Hi,
I am comparing diffbind and featurecounts based quantification for ATAC-Seq data I quantified first with ATAC-Seq:
First I quantified the reads in intervals using two approached within diffbind as follows:
Way 1
dba_obj <- dba(sampleSheet=diffbind_atacseq_samplesheet, scoreCol=5, minOverlap=1)
count_dba_obj <- dba.count(dba_obj, minOverlap=1, summits=0, score = DBA_SCORE_READS)
Way 2
consensus.peaks <- dba.peakset(dba_obj, bRetrieve=TRUE, minOverlap=1)
count_consensus_obj <- dba.count(dba_obj, peaks=consensus.peaks, score=DBA_SCORE_READS, minOverlap=1, summits=0)
Both gave same count matrix (after obtained counts dataframe with dba.peakset). The peak coordinates are exactly the same.

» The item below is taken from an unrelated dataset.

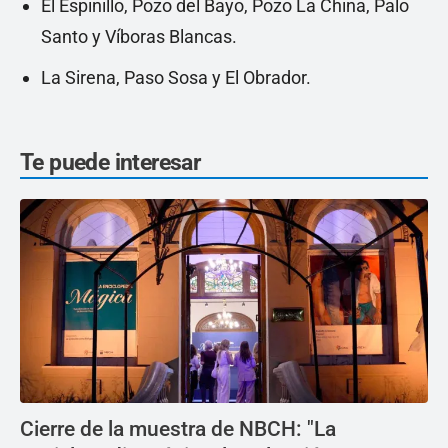
El Espinillo, Pozo del Bayo, Pozo La China, Palo
Santo y Víboras Blancas.
La Sirena, Paso Sosa y El Obrador.
Te puede interesar
Cierre de la muestra de NBCH: "La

But since the counts were too low in intervals as compared to one I visualized
I checked using featurecounts by manually creating consensus peaks ( concatenating all peak files and merging by bedtools merge). The reads were high in number.
The peak coordinates were same in diffbind and featurecounts for quantification purpose. for example,
from diffbind
CHR START END DE_r1 DE_r2 hESC_r1 hESC_r2
1 chr1 9998 10599 6 12 8 14
from featurecounts
DE_r1 DE_r2 hESC_r1 hESC_r2
chr1_9998_10599 248 265 191 339
Even counting reads in this region using bedtools agrees with featurecounts.
I am wondering why diffbind and featurecounts are giving different results. featurecounts make sense and seems correct when visualized on IGV but diffbind No. Is there any parameter I am doing wrong in diffbind ? Or some logic I'm misising ?
Please help.
Thank you
Ankit
Wonder if 1 is counting summits and the other is counting the entire broad region.
True in case of featurecounts and same I want to get via diffbind but it's not giving.
I was trying to get the same results with diffbind. I tried to do it with summit = 0, but as per dba.count rdrr.io (the value of summits is TRUE (or 0), the summits will be calculated but the peaksets will be unaffected). So it is not the right parameter to observe the same count matrix as featurecounts. It seems to give the full length coordinate of the peak (or consensu peak) but still quantify across summit and I don't know how many bases upstream and downstream(summit = 0). So If anyone know how to quantify on a full regions (not summit) just like featurecounts, it will be very helpful.
Moreover, if anyone has argument why I should not quantify over a full peak coordinate and just stick to summit based quantification for ATAC-Seq data, I would be happy to welcome the suggestions. Let's say summit=75 (as discussed here https://support.bioconductor.org/p/9150460/#9150477).
Thank you
What happens if you use summits = FALSE, i.e. count over the new footprint of the overlapping regions?